**What is required**: Every entry below has to appear again in your reply, word for word, but no picture may.

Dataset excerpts
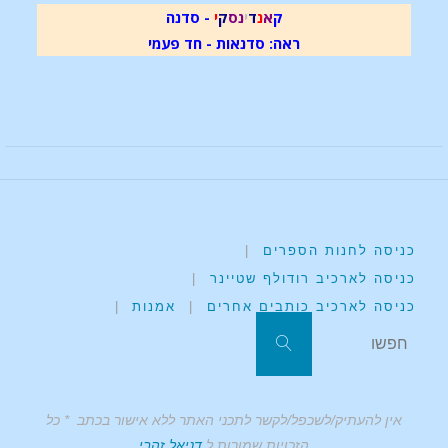
ק
א
נ
ד
י
נ
ס
ק
י
- סדנה
ראה: סדנאות - חד פעמי
כניסה לחנות הספרים
|
כניסה לארכיב רודולף שטיינר
|
כניסה לארכיב כותבים אחרים
|
אמנות
|
אין להעתיק/לשכפל/לקשר לתכני האתר ללא אישור בכתב * כל
הזכויות שמורות ל
דניאל זהבי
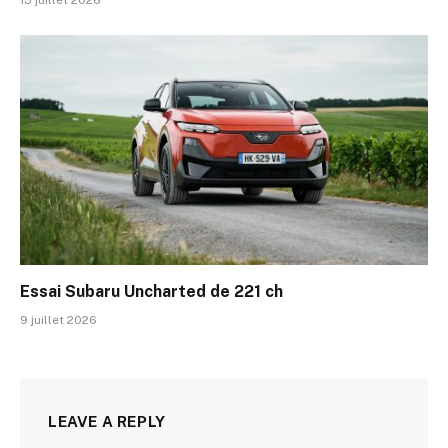
15 juillet 2026
Essai Subaru Uncharted de 221 ch
9 juillet 2026
LEAVE A REPLY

**Response below**:
ק
א
נ
ד
י
נ
ס
ק
י
- סדנה
ראה: סדנאות - חד פעמי
כניסה לחנות הספרים
|
כניסה לארכיב רודולף שטיינר
|
כניסה לארכיב כותבים אחרים
|
אמנות
|
אין להעתיק/לשכפל/לקשר לתכני האתר ללא אישור בכתב * כל
הזכויות שמורות ל
דניאל זהבי
15 juillet 2026
Essai Subaru Uncharted de 221 ch
9 juillet 2026
LEAVE A REPLY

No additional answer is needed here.